▶ **Material for this task**
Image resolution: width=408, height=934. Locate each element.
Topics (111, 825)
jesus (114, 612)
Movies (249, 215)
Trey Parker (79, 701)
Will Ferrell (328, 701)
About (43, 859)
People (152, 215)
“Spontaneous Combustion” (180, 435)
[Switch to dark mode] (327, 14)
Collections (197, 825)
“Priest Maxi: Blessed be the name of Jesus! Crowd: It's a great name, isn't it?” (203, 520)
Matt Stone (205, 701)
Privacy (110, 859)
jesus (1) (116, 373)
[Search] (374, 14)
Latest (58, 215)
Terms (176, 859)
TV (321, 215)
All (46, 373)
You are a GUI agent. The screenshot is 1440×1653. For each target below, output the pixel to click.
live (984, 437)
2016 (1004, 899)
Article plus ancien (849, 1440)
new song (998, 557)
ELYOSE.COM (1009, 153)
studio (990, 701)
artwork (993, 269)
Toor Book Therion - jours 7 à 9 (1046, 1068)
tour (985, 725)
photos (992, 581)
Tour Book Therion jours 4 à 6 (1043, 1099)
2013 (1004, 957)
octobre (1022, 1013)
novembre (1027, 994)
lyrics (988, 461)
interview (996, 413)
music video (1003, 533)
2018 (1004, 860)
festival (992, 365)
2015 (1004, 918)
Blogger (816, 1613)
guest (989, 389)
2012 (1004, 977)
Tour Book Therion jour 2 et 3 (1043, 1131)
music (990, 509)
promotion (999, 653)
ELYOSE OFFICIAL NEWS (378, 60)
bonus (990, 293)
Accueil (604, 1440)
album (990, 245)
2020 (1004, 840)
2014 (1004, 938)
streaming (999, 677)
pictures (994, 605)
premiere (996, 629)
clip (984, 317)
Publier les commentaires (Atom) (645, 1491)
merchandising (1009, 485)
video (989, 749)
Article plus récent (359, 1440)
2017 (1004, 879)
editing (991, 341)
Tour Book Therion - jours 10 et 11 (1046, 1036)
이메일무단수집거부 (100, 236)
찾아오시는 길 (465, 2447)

▶ **What the exercise asks**
Above are the records. Print exactly, and only, the lines from the line with "octobre (1022, 1013)" to the line with "video (989, 749)", both inclusive.

▶ **Task response**
octobre (1022, 1013)
novembre (1027, 994)
lyrics (988, 461)
interview (996, 413)
music video (1003, 533)
2018 (1004, 860)
festival (992, 365)
2015 (1004, 918)
Blogger (816, 1613)
guest (989, 389)
2012 (1004, 977)
Tour Book Therion jour 2 et 3 (1043, 1131)
music (990, 509)
promotion (999, 653)
ELYOSE OFFICIAL NEWS (378, 60)
bonus (990, 293)
Accueil (604, 1440)
album (990, 245)
2020 (1004, 840)
2014 (1004, 938)
streaming (999, 677)
pictures (994, 605)
premiere (996, 629)
clip (984, 317)
Publier les commentaires (Atom) (645, 1491)
merchandising (1009, 485)
video (989, 749)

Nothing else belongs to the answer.